Stored data entries:
┄┄┄┄┄┄┄┄┄┄

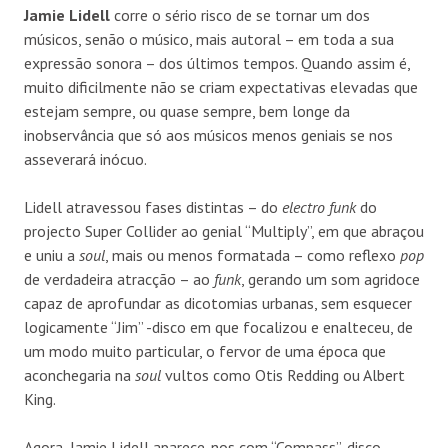
Jamie Lidell
corre o sério risco de se tornar um dos
músicos, senão o músico, mais autoral – em toda a sua
expressão sonora – dos últimos tempos. Quando assim é,
muito dificilmente não se criam expectativas elevadas que
estejam sempre, ou quase sempre, bem longe da
inobservância que só aos músicos menos geniais se nos
asseverará inócuo.
Lidell atravessou fases distintas – do
electro funk
do
projecto Super Collider ao genial “Multiply”, em que abraçou
e uniu a
soul
, mais ou menos formatada – como reflexo
pop
de verdadeira atracção – ao
funk
, gerando um som agridoce
capaz de aprofundar as dicotomias urbanas, sem esquecer
logicamente “Jim” -disco em que focalizou e enalteceu, de
um modo muito particular, o fervor de uma época que
aconchegaria na
soul
vultos como Otis Redding ou Albert
King.
Agora, Jamie Lidell aparece-nos com “Compass”, disco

┄┄┄┄┄┄┄┄┄┄

EXERCISE: Restate the line containing "um modo muito" and every remaining line of the records word for word. Add nothing.

ANSWER BOX:
um modo muito particular, o fervor de uma época que
aconchegaria na
soul
vultos como Otis Redding ou Albert
King.
Agora, Jamie Lidell aparece-nos com “Compass”, disco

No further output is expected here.